Arkansas Case Deals With UCCJEA Issues

The Arkansas Court of Appeals, in Weesner v. Johnson, Ark. Ct. App., No. 04-784, 1/19/05) ruled that the trial court erred as a matter of law in assuming jurisdiction over the custody aspect of a divorce case where the parties' child had never lived in Arkansas.

At trial, the resident father, who had requested custody in his divorce petition, acknowledged that the child had been born and resided in California, and said that the mother and child had also lived in Arizona and Nevada for brief periods.

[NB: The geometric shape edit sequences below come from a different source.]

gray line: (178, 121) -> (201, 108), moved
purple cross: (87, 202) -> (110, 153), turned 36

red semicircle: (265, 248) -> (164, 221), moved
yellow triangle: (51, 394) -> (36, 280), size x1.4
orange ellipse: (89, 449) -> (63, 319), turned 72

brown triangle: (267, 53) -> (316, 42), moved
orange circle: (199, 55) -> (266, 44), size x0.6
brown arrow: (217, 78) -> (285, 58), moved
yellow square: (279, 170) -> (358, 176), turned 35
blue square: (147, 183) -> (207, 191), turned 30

The mother, however, moved for a dismissal of the custody matter and submitted an affidavit maintaining that while she and the child had moved around the state, they had always resided in California. (The parties had separated prior to the child's birth in 2001.) The trial court held that it had custody jurisdiction over the parties and the subject matter.

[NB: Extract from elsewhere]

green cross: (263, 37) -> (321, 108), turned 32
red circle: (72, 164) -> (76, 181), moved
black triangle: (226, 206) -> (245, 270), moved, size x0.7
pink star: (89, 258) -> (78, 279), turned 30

Looking to the Uniform Child Custody Jurisdiction and Enforcement Act, the Court of Appeals held that Arkansas clearly did not have home state jurisdiction because the child had never lived there. Likewise, the Court continued, the father could not rely on significant connection jurisdiction, because the child had absolutely none with Arkansas. Further finding that this case did not present the situation in which another state declines jurisdiction, the Court also rejected the father's reliance on the UCCJEA provision under which Arkansas retains jurisdiction if no court of any other state would have jurisdiction pointing out that if nothing else, California had significant connection jurisdiction due to the likelihood that substantial evidence existed there regarding the child's well being. "Because the child had no connection with the State of Arkansas and the only way Arkansas could exercise jurisdiction would be if the child had no home state or no significant connections with another state, we hold that the trial court erred as a matter of law in assuming jurisdiction over the child-custody determinations in this case," the Court concluded.